* [Data to process]
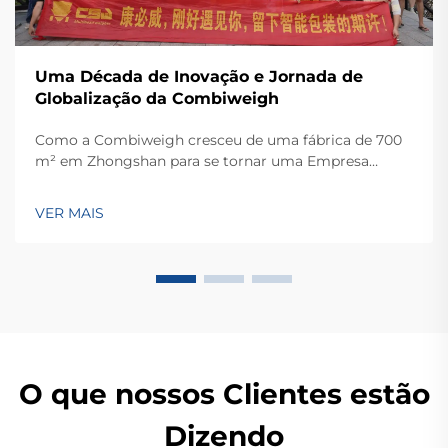
Uma Década de Inovação e Jornada de
Globalização da Combiweigh
Como a Combiweigh cresceu de uma fábrica de 700
m² em Zhongshan para se tornar uma Empresa
Nacional de Alta Tecnologia, atendendo mais de 60
países. Conheça suas soluções inteligentes de
VER MAIS
pesagem — solicite ainda hoje uma consulta global
OEM/ODM.
O que nossos Clientes estão
Dizendo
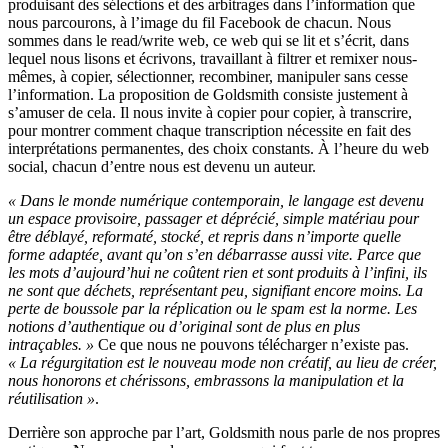
produisant des sélections et des arbitrages dans l’information que
nous parcourons, à l’image du fil Facebook de chacun. Nous
sommes dans le read/write web, ce web qui se lit et s’écrit, dans
lequel nous lisons et écrivons, travaillant à filtrer et remixer nous-
mêmes, à copier, sélectionner, recombiner, manipuler sans cesse
l’information. La proposition de Goldsmith consiste justement à
s’amuser de cela. Il nous invite à copier pour copier, à transcrire,
pour montrer comment chaque transcription nécessite en fait des
interprétations permanentes, des choix constants. À l’heure du web
social, chacun d’entre nous est devenu un auteur.
« Dans le monde numérique contemporain, le langage est devenu
un espace provisoire, passager et déprécié, simple matériau pour
être déblayé, reformaté, stocké, et repris dans n’importe quelle
forme adaptée, avant qu’on s’en débarrasse aussi vite. Parce que
les mots d’aujourd’hui ne coûtent rien et sont produits à l’infini, ils
ne sont que déchets, représentant peu, signifiant encore moins. La
perte de boussole par la réplication ou le spam est la norme. Les
notions d’authentique ou d’original sont de plus en plus
intraçables. »
Ce que nous ne pouvons télécharger n’existe pas.
« La régurgitation est le nouveau mode non créatif, au lieu de créer,
nous honorons et chérissons, embrassons la manipulation et la
réutilisation »
.
Derrière son approche par l’art, Goldsmith nous parle de nos propres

* [Problem statement]
In the data above, which lines lie between the line with "nous parcourons, à" and the line with "ne sont que", inclusive? Print those lines exactly and nothing else.

* [Answer section]
nous parcourons, à l’image du fil Facebook de chacun. Nous
sommes dans le read/write web, ce web qui se lit et s’écrit, dans
lequel nous lisons et écrivons, travaillant à filtrer et remixer nous-
mêmes, à copier, sélectionner, recombiner, manipuler sans cesse
l’information. La proposition de Goldsmith consiste justement à
s’amuser de cela. Il nous invite à copier pour copier, à transcrire,
pour montrer comment chaque transcription nécessite en fait des
interprétations permanentes, des choix constants. À l’heure du web
social, chacun d’entre nous est devenu un auteur.
« Dans le monde numérique contemporain, le langage est devenu
un espace provisoire, passager et déprécié, simple matériau pour
être déblayé, reformaté, stocké, et repris dans n’importe quelle
forme adaptée, avant qu’on s’en débarrasse aussi vite. Parce que
les mots d’aujourd’hui ne coûtent rien et sont produits à l’infini, ils
ne sont que déchets, représentant peu, signifiant encore moins. La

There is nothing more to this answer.